_EXERCISE OBJECTIVE:_
For this exercise, repeat each entry exactly as written.

_DATA FOR THIS TASK:_
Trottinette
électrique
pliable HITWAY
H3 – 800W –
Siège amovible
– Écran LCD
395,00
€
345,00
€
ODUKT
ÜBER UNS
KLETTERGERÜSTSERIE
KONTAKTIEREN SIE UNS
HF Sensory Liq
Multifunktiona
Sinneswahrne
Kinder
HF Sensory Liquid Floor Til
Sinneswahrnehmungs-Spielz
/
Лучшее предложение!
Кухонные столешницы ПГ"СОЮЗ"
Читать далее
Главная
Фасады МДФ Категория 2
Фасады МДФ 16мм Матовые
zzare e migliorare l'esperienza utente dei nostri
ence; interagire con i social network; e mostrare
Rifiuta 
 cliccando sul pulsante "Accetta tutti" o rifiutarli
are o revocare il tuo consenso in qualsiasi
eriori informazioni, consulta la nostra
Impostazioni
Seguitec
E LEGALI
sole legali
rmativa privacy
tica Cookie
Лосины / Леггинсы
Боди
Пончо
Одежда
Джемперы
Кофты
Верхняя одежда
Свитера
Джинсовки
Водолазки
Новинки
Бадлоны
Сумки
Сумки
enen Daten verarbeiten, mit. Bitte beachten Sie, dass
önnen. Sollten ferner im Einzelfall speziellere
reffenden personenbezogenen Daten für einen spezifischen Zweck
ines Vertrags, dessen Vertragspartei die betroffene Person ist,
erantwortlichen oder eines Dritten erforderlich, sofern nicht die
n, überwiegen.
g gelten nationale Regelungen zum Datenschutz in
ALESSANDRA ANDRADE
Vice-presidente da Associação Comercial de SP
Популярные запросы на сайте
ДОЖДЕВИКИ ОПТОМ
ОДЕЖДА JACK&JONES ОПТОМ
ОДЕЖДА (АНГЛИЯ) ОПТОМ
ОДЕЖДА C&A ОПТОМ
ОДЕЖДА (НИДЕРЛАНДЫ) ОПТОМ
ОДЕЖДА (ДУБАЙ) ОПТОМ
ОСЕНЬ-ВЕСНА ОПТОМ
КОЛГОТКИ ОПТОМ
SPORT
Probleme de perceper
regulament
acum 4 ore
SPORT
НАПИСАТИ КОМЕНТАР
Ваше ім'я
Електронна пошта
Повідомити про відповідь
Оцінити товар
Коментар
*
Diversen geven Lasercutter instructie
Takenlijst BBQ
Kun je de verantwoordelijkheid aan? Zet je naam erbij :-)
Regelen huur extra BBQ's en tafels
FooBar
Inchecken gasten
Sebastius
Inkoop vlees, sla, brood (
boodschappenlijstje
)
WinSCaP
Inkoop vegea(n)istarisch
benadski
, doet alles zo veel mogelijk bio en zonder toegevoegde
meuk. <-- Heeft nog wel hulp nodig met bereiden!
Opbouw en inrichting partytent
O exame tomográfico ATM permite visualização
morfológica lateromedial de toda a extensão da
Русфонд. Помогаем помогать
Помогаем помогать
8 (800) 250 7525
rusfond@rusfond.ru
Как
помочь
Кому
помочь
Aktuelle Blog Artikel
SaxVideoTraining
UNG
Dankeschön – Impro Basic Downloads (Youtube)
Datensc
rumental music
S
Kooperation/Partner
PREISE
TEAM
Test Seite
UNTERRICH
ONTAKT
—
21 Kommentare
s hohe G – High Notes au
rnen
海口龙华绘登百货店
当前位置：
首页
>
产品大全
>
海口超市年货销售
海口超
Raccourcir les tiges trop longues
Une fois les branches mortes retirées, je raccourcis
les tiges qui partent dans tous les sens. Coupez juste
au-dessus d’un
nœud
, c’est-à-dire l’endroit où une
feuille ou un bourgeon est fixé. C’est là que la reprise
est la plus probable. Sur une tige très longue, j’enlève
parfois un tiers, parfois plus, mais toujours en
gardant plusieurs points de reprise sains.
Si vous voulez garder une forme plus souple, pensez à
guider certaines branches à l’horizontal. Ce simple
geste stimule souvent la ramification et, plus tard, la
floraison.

_SOLUTION TO THIS EXERCISE:_
Trottinette
électrique
pliable HITWAY
H3 – 800W –
Siège amovible
– Écran LCD
395,00
€
345,00
€
ODUKT
ÜBER UNS
KLETTERGERÜSTSERIE
KONTAKTIEREN SIE UNS
HF Sensory Liq
Multifunktiona
Sinneswahrne
Kinder
HF Sensory Liquid Floor Til
Sinneswahrnehmungs-Spielz
/
Лучшее предложение!
Кухонные столешницы ПГ"СОЮЗ"
Читать далее
Главная
Фасады МДФ Категория 2
Фасады МДФ 16мм Матовые
zzare e migliorare l'esperienza utente dei nostri
ence; interagire con i social network; e mostrare
Rifiuta 
 cliccando sul pulsante "Accetta tutti" o rifiutarli
are o revocare il tuo consenso in qualsiasi
eriori informazioni, consulta la nostra
Impostazioni
Seguitec
E LEGALI
sole legali
rmativa privacy
tica Cookie
Лосины / Леггинсы
Боди
Пончо
Одежда
Джемперы
Кофты
Верхняя одежда
Свитера
Джинсовки
Водолазки
Новинки
Бадлоны
Сумки
Сумки
enen Daten verarbeiten, mit. Bitte beachten Sie, dass
önnen. Sollten ferner im Einzelfall speziellere
reffenden personenbezogenen Daten für einen spezifischen Zweck
ines Vertrags, dessen Vertragspartei die betroffene Person ist,
erantwortlichen oder eines Dritten erforderlich, sofern nicht die
n, überwiegen.
g gelten nationale Regelungen zum Datenschutz in
ALESSANDRA ANDRADE
Vice-presidente da Associação Comercial de SP
Популярные запросы на сайте
ДОЖДЕВИКИ ОПТОМ
ОДЕЖДА JACK&JONES ОПТОМ
ОДЕЖДА (АНГЛИЯ) ОПТОМ
ОДЕЖДА C&A ОПТОМ
ОДЕЖДА (НИДЕРЛАНДЫ) ОПТОМ
ОДЕЖДА (ДУБАЙ) ОПТОМ
ОСЕНЬ-ВЕСНА ОПТОМ
КОЛГОТКИ ОПТОМ
SPORT
Probleme de perceper
regulament
acum 4 ore
SPORT
НАПИСАТИ КОМЕНТАР
Ваше ім'я
Електронна пошта
Повідомити про відповідь
Оцінити товар
Коментар
*
Diversen geven Lasercutter instructie
Takenlijst BBQ
Kun je de verantwoordelijkheid aan? Zet je naam erbij :-)
Regelen huur extra BBQ's en tafels
FooBar
Inchecken gasten
Sebastius
Inkoop vlees, sla, brood (
boodschappenlijstje
)
WinSCaP
Inkoop vegea(n)istarisch
benadski
, doet alles zo veel mogelijk bio en zonder toegevoegde
meuk. <-- Heeft nog wel hulp nodig met bereiden!
Opbouw en inrichting partytent
O exame tomográfico ATM permite visualização
morfológica lateromedial de toda a extensão da
Русфонд. Помогаем помогать
Помогаем помогать
8 (800) 250 7525
rusfond@rusfond.ru
Как
помочь
Кому
помочь
Aktuelle Blog Artikel
SaxVideoTraining
UNG
Dankeschön – Impro Basic Downloads (Youtube)
Datensc
rumental music
S
Kooperation/Partner
PREISE
TEAM
Test Seite
UNTERRICH
ONTAKT
—
21 Kommentare
s hohe G – High Notes au
rnen
海口龙华绘登百货店
当前位置：
首页
>
产品大全
>
海口超市年货销售
海口超
Raccourcir les tiges trop longues
Une fois les branches mortes retirées, je raccourcis
les tiges qui partent dans tous les sens. Coupez juste
au-dessus d’un
nœud
, c’est-à-dire l’endroit où une
feuille ou un bourgeon est fixé. C’est là que la reprise
est la plus probable. Sur une tige très longue, j’enlève
parfois un tiers, parfois plus, mais toujours en
gardant plusieurs points de reprise sains.
Si vous voulez garder une forme plus souple, pensez à
guider certaines branches à l’horizontal. Ce simple
geste stimule souvent la ramification et, plus tard, la
floraison.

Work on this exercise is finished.